▸ **TASK DETAILS**: In the entries below, return only the line containing "many exciting projects" and those after it, exactly, through the last line.

▸ **TASK MATERIAL**:
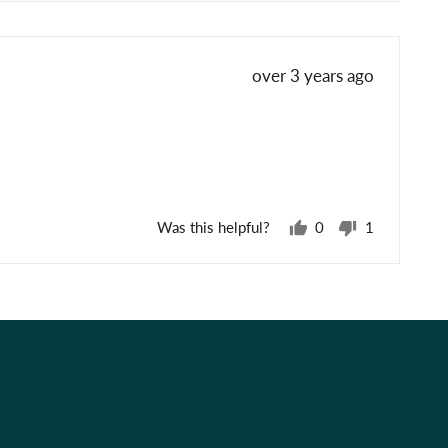
voted
voted
yes
no
Review
over 3 years ago
posted
Was this helpful?
0
1
people
person
voted
voted
yes
no
Best Sellers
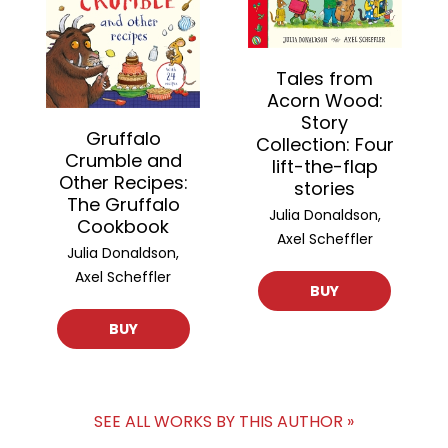
Tales from
Acorn Wood:
Story
Gruffalo
Collection: Four
Crumble and
lift-the-flap
Other Recipes:
stories
The Gruffalo
Julia Donaldson,
Cookbook
Axel Scheffler
Julia Donaldson,
Axel Scheffler
BUY
BUY
SEE ALL WORKS BY THIS AUTHOR »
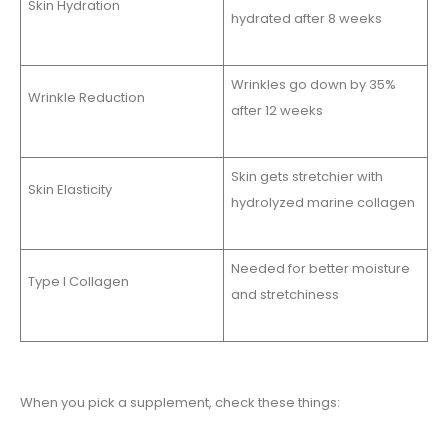
Skin Hydration
hydrated after 8 weeks
Wrinkles go down by 35%
Wrinkle Reduction
after 12 weeks
Skin gets stretchier with
Skin Elasticity
hydrolyzed marine collagen
Needed for better moisture
Type I Collagen
and stretchiness
When you pick a supplement, check these things:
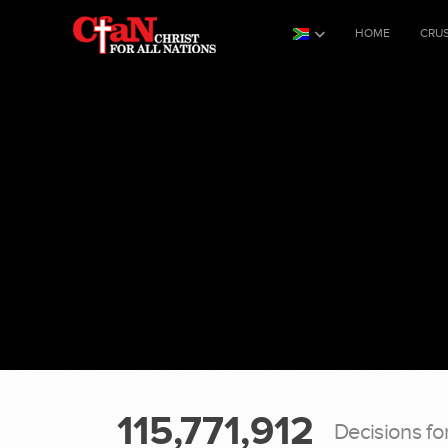
HOME
CRU
115,771,912
Decisions fo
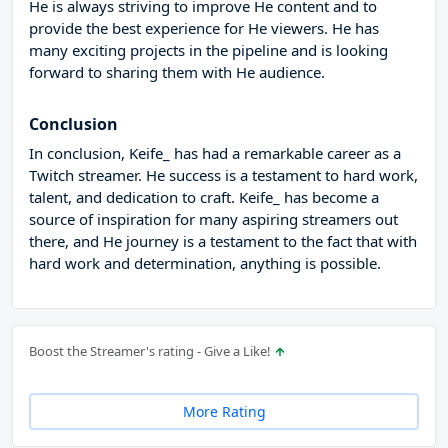
He is always striving to improve He content and to
provide the best experience for He viewers. He has
many exciting projects in the pipeline and is looking
forward to sharing them with He audience.
Conclusion
In conclusion, Keife_ has had a remarkable career as a
Twitch streamer. He success is a testament to hard work,
talent, and dedication to craft. Keife_ has become a
source of inspiration for many aspiring streamers out
there, and He journey is a testament to the fact that with
hard work and determination, anything is possible.
Boost the Streamer's rating - Give a Like!
More Rating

▸ **ANSWER BOX**:
many exciting projects in the pipeline and is looking
forward to sharing them with He audience.
Conclusion
In conclusion, Keife_ has had a remarkable career as a
Twitch streamer. He success is a testament to hard work,
talent, and dedication to craft. Keife_ has become a
source of inspiration for many aspiring streamers out
there, and He journey is a testament to the fact that with
hard work and determination, anything is possible.
Boost the Streamer's rating - Give a Like!
More Rating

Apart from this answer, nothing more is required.